Menurut Jeremy Douglas, perwakilan regional, gambaran bahwa wisatawan seks anak adalah laki-laki Barat adalah tidak benar. Jumlah orang Asia yang melakukan hubungan seks anak lebih tinggi, menurut penelitian yang dilakukan dari tahun 2003 hingga 2013. Mayoritas adalah orang Jepang. Di Thailand, 30 persen kejahatan seks anak dilakukan oleh warga Inggris, diikuti oleh laki-laki dari Amerika Serikat dan Jerman.

Douglas mengatakan ada korelasi antara pariwisata dan eksploitasi seksual anak. Seiring berkembangnya kawasan ini, semakin banyak korban muda yang berada dalam risiko. Hal ini bukan pertanda baik bagi masa depan, karena jumlah wisatawan ke negara-negara ASEAN diperkirakan akan meningkat dari 40 juta pada tahun ini menjadi 112 juta pada tahun 2018.
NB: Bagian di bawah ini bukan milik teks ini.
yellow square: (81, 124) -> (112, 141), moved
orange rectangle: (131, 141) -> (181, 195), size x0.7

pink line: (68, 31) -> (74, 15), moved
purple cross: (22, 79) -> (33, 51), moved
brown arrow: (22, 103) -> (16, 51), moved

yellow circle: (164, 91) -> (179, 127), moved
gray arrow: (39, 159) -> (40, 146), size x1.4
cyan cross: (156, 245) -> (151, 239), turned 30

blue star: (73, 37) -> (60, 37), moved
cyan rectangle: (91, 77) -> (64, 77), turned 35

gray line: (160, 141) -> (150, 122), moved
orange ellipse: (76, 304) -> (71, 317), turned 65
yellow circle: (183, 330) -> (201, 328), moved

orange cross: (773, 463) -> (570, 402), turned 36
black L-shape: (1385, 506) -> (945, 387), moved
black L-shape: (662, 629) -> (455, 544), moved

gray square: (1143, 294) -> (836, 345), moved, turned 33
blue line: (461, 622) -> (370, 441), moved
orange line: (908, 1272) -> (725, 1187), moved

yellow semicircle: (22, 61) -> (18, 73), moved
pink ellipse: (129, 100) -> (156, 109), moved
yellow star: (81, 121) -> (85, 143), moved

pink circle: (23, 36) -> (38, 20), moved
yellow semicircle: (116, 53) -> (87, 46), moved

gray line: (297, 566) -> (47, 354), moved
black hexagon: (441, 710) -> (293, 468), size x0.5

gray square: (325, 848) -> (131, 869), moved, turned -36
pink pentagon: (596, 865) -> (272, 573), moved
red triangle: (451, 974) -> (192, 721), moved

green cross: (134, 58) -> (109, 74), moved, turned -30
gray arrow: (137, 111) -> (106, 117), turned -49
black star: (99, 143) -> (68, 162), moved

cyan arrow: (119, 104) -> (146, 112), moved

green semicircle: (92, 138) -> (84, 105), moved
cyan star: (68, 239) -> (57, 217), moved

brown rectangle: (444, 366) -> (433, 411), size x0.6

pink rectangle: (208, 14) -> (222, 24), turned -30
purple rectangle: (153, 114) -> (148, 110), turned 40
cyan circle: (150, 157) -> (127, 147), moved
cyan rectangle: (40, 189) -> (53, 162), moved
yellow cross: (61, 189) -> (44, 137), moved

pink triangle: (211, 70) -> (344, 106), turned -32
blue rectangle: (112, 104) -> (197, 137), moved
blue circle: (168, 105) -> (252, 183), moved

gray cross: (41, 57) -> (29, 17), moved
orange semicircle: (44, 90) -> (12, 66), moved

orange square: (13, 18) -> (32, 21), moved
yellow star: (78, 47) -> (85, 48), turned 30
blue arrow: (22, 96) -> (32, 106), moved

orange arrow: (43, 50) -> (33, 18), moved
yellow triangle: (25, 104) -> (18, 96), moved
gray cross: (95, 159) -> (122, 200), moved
Menurut UNODC, otoritas regional saat ini gagal melakukan pertukaran informasi dan proses hukum memiliki terlalu banyak celah. Kantor PBB menyerukan pembuatan database pelanggar sehingga mereka dapat dihentikan di perbatasan.

Contoh baru-baru ini tentang bagaimana keadaan bisa menjadi buruk adalah seorang warga Kanada yang dikembalikan ke Kanada setelah beberapa tahun dipenjara di Thailand, meskipun ia dicari di Kamboja karena melakukan hubungan seks anak.

Seks anak, menurut Douglas, difasilitasi oleh korupsi di semua tingkatan karena pelakunya menyuap polisi dan keluarga miskin. Hal ini terbukti dari lokakarya yang diberikan UNODC kepada petugas polisi di wilayah tersebut. Para petugas mengakui bahwa korupsi adalah alasan mengapa penyelidikan gagal.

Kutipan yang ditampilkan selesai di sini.